→ Exercise objective: All lines below between the line with "掲載終了日：2026/06/04" and the line with "판단하는 방향으로 개선됐습니다. 예컨대, 이전의 장애 사례와", including both, must be copied exactly, and the pictures must be omitted.

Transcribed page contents
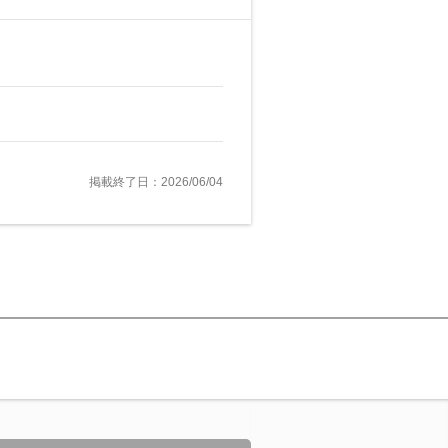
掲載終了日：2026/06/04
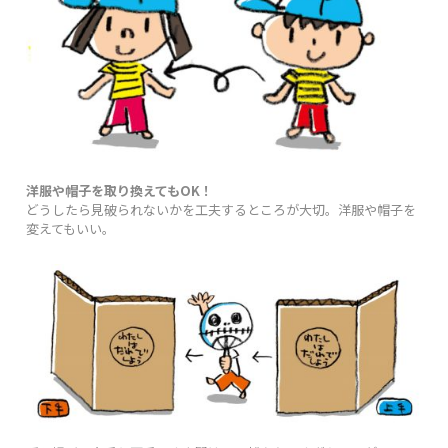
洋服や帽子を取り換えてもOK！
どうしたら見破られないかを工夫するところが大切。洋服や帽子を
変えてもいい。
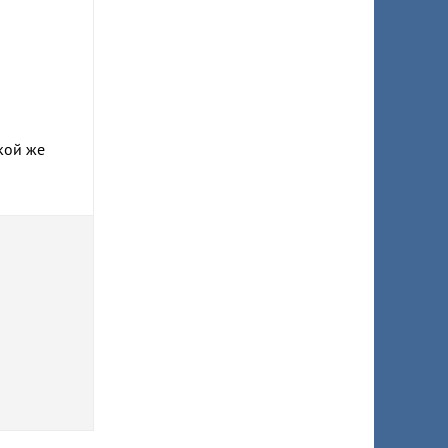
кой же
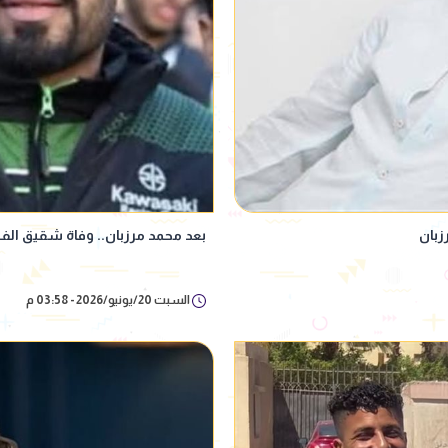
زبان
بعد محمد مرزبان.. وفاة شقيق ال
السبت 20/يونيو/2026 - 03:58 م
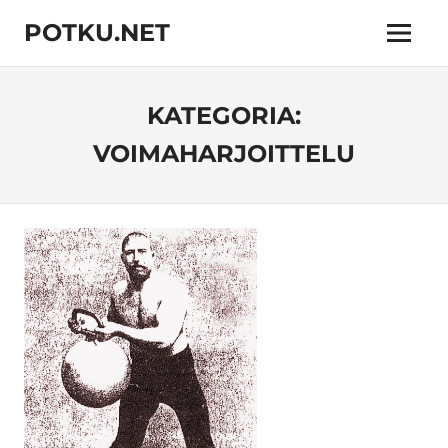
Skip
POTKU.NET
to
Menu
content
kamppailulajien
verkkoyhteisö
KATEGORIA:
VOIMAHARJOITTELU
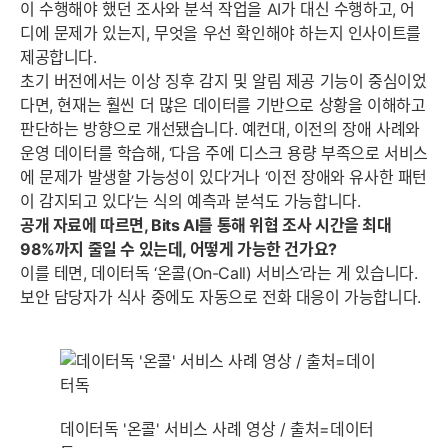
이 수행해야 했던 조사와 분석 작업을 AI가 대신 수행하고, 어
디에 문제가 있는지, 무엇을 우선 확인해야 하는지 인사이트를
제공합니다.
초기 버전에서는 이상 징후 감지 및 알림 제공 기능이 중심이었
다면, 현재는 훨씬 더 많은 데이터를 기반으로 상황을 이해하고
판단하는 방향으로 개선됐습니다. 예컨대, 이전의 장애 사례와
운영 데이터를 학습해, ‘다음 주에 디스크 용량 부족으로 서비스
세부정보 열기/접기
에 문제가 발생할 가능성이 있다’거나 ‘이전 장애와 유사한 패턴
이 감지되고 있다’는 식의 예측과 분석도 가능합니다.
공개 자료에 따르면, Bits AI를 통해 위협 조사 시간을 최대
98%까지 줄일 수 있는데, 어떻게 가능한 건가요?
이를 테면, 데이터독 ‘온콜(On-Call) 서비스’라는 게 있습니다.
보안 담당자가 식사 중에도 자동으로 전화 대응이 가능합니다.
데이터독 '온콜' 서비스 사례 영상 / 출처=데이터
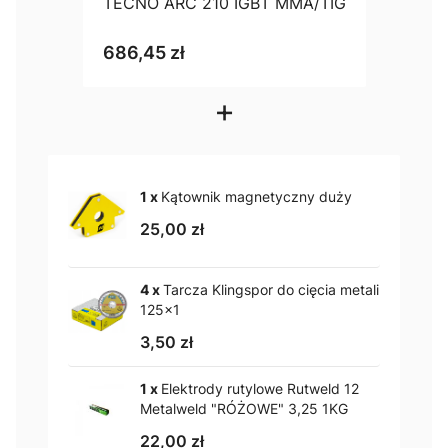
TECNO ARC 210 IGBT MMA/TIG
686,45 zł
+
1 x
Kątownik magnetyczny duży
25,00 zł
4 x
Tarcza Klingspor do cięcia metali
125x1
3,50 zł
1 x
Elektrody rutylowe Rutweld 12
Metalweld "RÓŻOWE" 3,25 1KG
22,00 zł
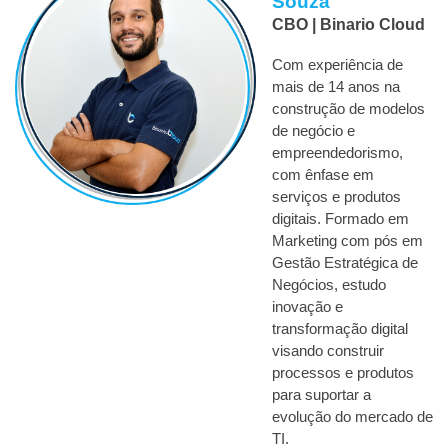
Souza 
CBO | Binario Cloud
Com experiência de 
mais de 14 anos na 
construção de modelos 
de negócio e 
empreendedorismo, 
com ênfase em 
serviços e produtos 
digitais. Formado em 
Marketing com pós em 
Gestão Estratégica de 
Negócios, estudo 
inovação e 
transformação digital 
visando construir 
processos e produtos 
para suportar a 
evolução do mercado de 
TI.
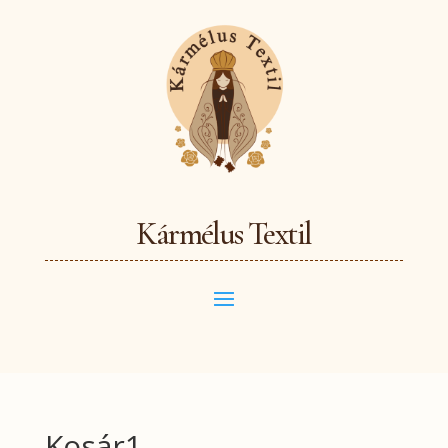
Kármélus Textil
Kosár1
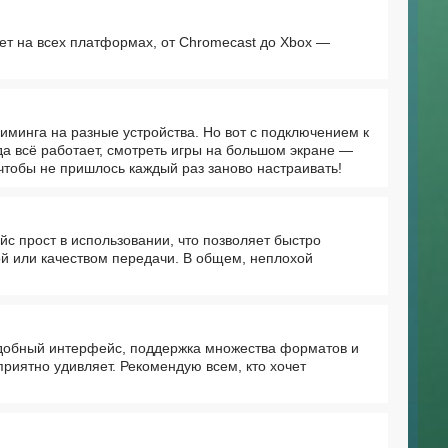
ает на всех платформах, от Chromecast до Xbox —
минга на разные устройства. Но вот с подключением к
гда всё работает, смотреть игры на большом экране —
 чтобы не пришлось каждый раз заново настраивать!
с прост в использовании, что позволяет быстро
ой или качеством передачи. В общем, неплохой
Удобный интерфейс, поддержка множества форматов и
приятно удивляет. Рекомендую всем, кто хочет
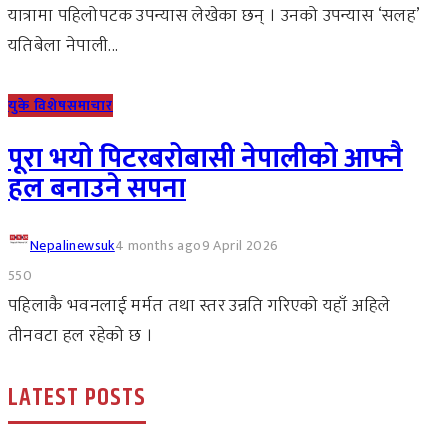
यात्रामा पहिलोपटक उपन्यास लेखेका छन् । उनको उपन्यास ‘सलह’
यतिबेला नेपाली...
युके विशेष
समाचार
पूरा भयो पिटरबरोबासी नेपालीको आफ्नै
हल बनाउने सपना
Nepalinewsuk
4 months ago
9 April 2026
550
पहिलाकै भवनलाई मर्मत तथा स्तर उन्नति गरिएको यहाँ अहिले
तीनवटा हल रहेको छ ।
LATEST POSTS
* * *
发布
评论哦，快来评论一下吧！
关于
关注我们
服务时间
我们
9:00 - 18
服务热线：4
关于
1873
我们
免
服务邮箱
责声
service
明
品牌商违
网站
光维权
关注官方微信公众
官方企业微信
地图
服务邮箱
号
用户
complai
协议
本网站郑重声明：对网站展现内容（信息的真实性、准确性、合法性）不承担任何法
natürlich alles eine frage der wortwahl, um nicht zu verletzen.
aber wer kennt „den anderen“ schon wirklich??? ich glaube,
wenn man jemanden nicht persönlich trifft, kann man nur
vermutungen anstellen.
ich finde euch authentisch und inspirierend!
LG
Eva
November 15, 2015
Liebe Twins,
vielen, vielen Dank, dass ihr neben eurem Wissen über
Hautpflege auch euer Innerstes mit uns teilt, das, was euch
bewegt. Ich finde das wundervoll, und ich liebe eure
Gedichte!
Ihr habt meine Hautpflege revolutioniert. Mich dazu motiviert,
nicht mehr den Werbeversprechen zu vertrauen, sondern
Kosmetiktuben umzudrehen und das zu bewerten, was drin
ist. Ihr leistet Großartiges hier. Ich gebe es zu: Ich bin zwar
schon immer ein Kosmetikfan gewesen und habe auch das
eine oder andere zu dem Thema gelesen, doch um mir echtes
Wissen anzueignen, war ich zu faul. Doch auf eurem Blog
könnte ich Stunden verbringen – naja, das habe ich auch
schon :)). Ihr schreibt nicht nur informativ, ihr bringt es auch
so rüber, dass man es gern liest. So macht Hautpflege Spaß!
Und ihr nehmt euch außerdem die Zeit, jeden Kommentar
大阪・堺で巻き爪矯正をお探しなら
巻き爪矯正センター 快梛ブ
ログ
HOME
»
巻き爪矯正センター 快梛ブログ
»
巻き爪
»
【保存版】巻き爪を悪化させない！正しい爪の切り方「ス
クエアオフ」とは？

→ Result for this exercise:
掲載終了日：2026/06/04
洋服や帽子を取り換えてもOK！
どうしたら見破られないかを工夫するところが大切。洋服や帽子を
変えてもいい。
кой же
زبان
بعد محمد مرزبان.. وفاة شقيق ال
السبت 20/يونيو/2026 - 03:58 م
Skip
POTKU.NET
to
Menu
content
kamppailulajien
verkkoyhteisö
KATEGORIA:
VOIMAHARJOITTELU
이 수행해야 했던 조사와 분석 작업을 AI가 대신 수행하고, 어
디에 문제가 있는지, 무엇을 우선 확인해야 하는지 인사이트를
제공합니다.
초기 버전에서는 이상 징후 감지 및 알림 제공 기능이 중심이었
다면, 현재는 훨씬 더 많은 데이터를 기반으로 상황을 이해하고
판단하는 방향으로 개선됐습니다. 예컨대, 이전의 장애 사례와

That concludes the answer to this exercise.